“In the beginning, there was The Boom,” says Daniel Radcliffe’s faux-Max Rockatansky in the opening seconds of a trailer that is not technically for a Mad Max: Fury Road spinoff series, but certainly behaves like one. In actuality, it’s the teaser for season 4 of Miracle Workers, TBS’ anthology comedy series that has flown quietly under the radar for years. Perhaps a splash of guzzoline can rev the mainstream-hit engines when it premieres this January?
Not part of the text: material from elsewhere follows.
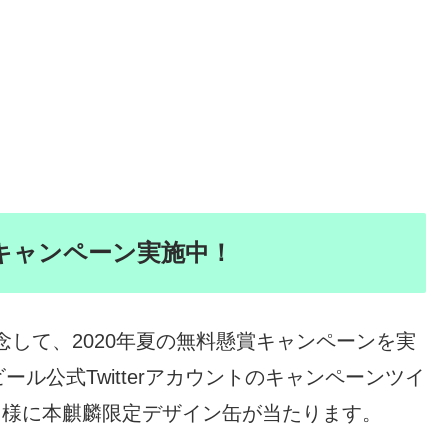
キャンペーン実施中！
念して、2020年夏の無料懸賞キャンペーンを実
ル公式Twitterアカウントのキャンペーンツイ
0名様に本麒麟限定デザイン缶が当たります。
Once again starring Radcliffe, Geraldine Viswanathan, and Steve Buscemi — who started off playing angels and God himself, respectively, in season 1, but have played a new batch of weirdos with each genre-jumping iteration of the series — Miracle Workers: End Times picks up in a post-apocalyptic future where a road warrior (Radcliffe) and his warlord pal (Viswanathan), to quote the official summary, “face the most dystopian nightmare of all: settling down in the suburbs.” Joining them are Miracle Workers alumni Jon Bass, as “a faithful war dog,” and Karan Soni, playing a “kill-bot who loves to party.” Delightful.
Miracle Workers was created by Simon Rich, the former Saturday Night Writer writer who has carved out a lively career in satirical short story writing. Rich adapted his own stories into the first two seasons of Miracle Workers, then handed the baton to writers Dan Mirk and Robert Padnick for season 3, which rewired the action into an Oregon Trail parody. End Times finds a dose of corporate synergy in the Mad Max riff (TBS is a subsidiary of Warner Bros. Discovery, which is why the show’s first three seasons are all streaming on HBO Max) but also an avenue for a cavalcade of comedy guest stars. Quinta Brunson, Kyle Mooney, Ego Nwodim, Lolly Adefope, and Paul F. Tompkins will all pop up this season.
End Times arrives as Radcliffe goes on a parodic tear; not only does it mark the fourth season of his series, but it will arrive on the heels of Weird: The Al Yankovic Story, his relentlessly goofy spoof biopic of “Weird” Al Yankovic. In his post-Harry Potter days, Radcliffe has been all about committing to the bit of weirdo creators — see: the movie in which he played a farting corpse for Everything Everywhere All at Once directors The Daniels, as well as the movie where he had guns for hands — and End Times appears to be yet another challenge of going all-in, in this case, as both actor and producer. Bless the man.
Miracle Workers: End Times premieres on TBS on Jan. 16.